If not, Weaver said, “it will die.”
If Weaver is to be trusted, that is a hint that he recognizes that the Republican Party’s embrace of anti-democratic strategies — designed to allow a minority party to stay in power — must be rejected. In order to take the next step, Weaver would have to articulate an actual agenda that didn’t rely on post-truth politics and instead, actually competes for votes in the arena of ideas.
No one in this group has been more clear about the need for that than Stuart Stevens, a Republican consultant who has been affiliated with the Lincoln Project. Another Never Trumper, Max Boot, gives us some idea of what Stevens says in his book, It Was All a Lie: How the Republican Party Became Donald Trump:
He calls the GOP “a white grievance party,” and writes that “there is an ugly history of code words and dog whistles in the party.” The rest of the Republican platform he dismisses as a convenient fiction: “How do you abandon deeply held beliefs about character, personal responsibility, foreign policy, and the national debt in a matter of months? You don’t. The obvious answer is those beliefs weren’t deeply held.… [I]t had always been about power. The rest? The principles? The values? It was all a lie.”
As a reminder that, no matter what these Never Trumpers do in the future, there are deep policy differences that exist between their positions and those of the Democratic Party, Bill Kristol recently tweeted this:
“Regime change is not a radical or reckless idea but the most pragmatic and effective goal for U.S. policy toward Iran—indeed, it is the only objective that has any chance of meaningfully reducing the Iranian threat.”
— new, from Eric Edelman & Ray Takeyhhttps://t.co/ng4vJ3DR37— Bill Kristol (@BillKristol) April 14, 2020
Actually, the most meaningful way to address the Iranian threat is to reinstate the agreement negotiated by the Obama administration and our allies that stopped Iran’s development of nuclear weapons—which Biden has promised to do.
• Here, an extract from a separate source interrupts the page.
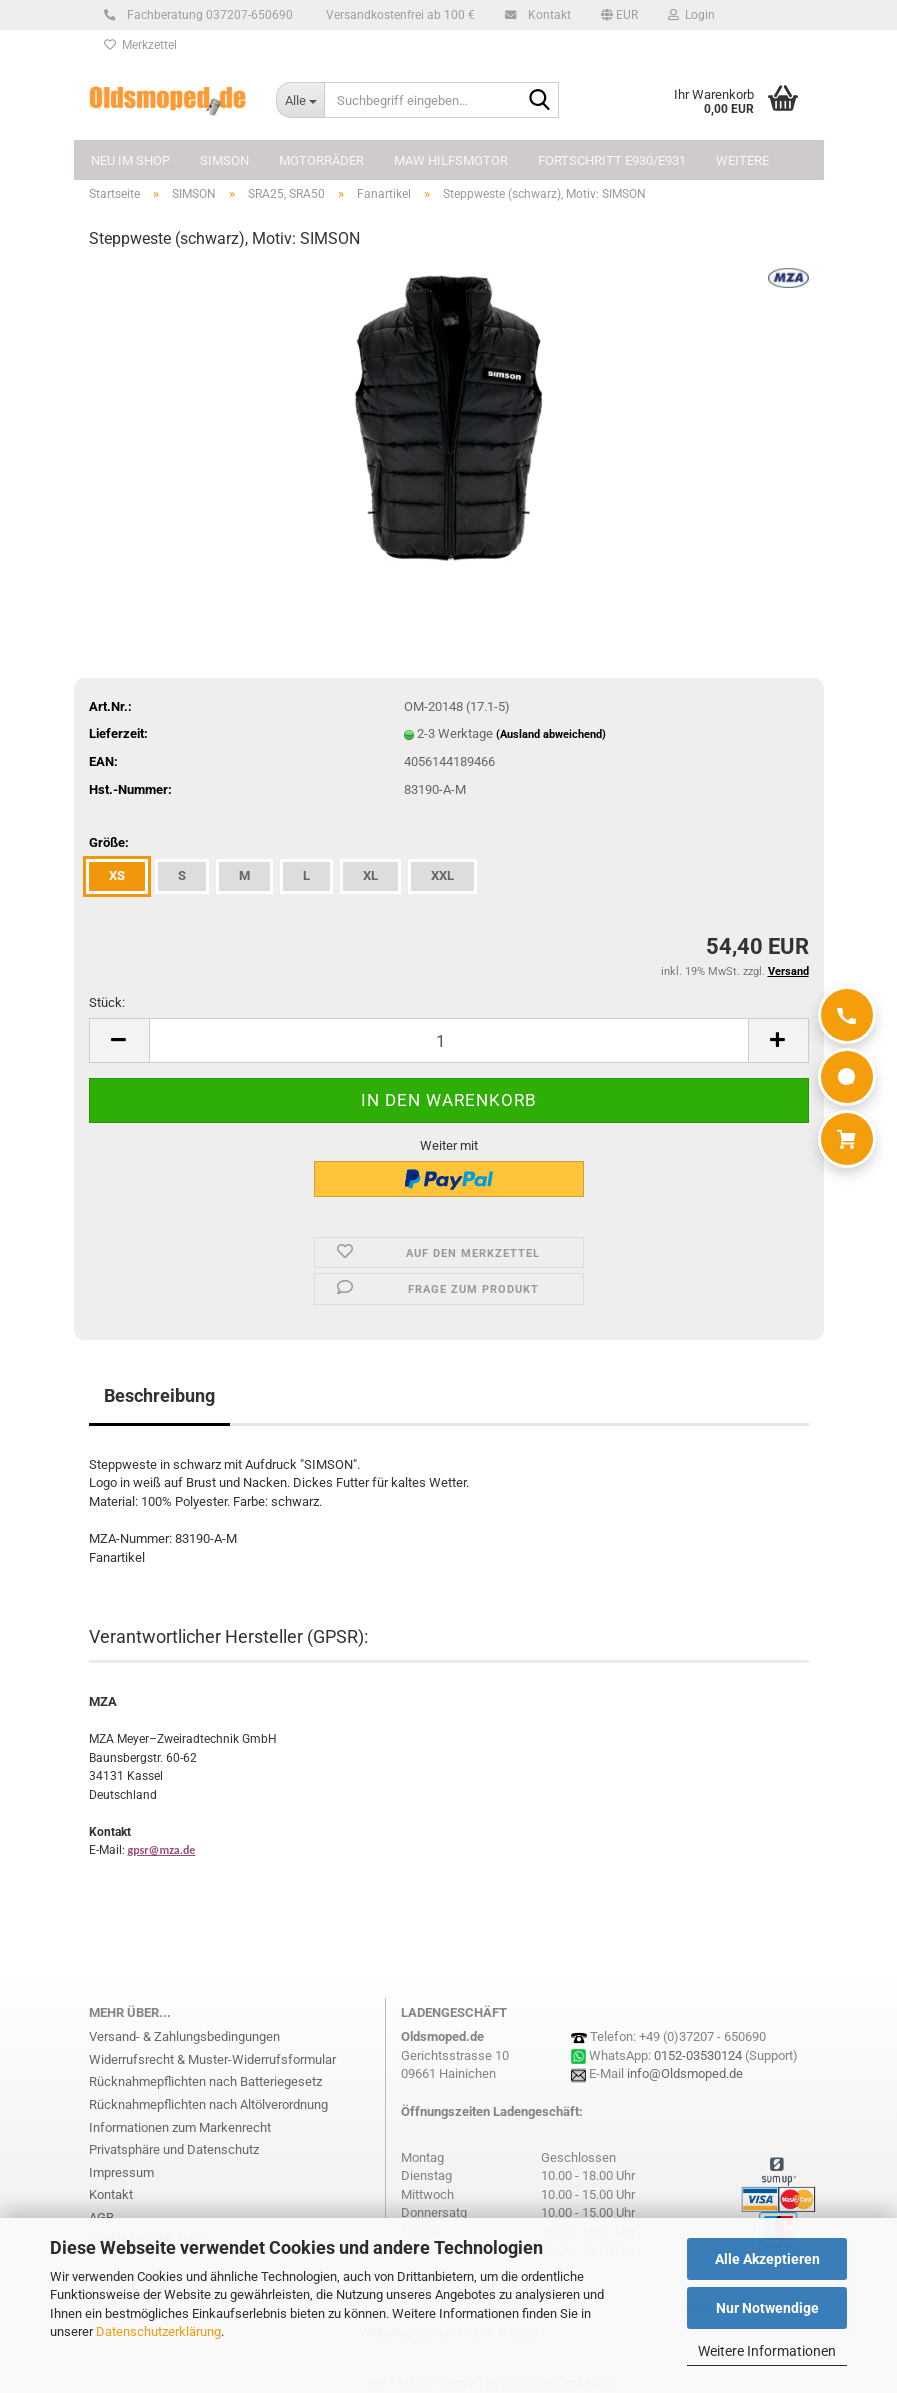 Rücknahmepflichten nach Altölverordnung (208, 2104)
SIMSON (224, 160)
While Democrats should welcome a broad coalition to defeat both Donald Trump and his congressional enablers, there will be plenty of room for disagreement once that goal is accomplished. As Adam Gopnik wrote, right now there is a need to distinguish between honest opponents and toxic enemies:
What’s needed against Trump now is … not an ideologically narrow, politically focussed opposition but the widest possible coalition of people who genuinely value the tenets of democracy, meaning no more than the passionate desire to settle differences by debate and argument, rather than by power and cruelty and clan.
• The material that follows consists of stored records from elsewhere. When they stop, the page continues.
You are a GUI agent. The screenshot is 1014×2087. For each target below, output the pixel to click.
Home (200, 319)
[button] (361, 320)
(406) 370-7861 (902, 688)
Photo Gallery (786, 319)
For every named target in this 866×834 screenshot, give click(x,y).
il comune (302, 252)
It is possible that Democrats could sway enough independents to beat Trump in November. But to ensure that things like voter suppression and foreign interference aren’t enough to question the results — and to deal a major blow to Trumpism — we’ll need that broad coalition to protect the tenets of our democracy. Once that is done, if Never Trumpers can actually present as “honest opponents,” then we can talk.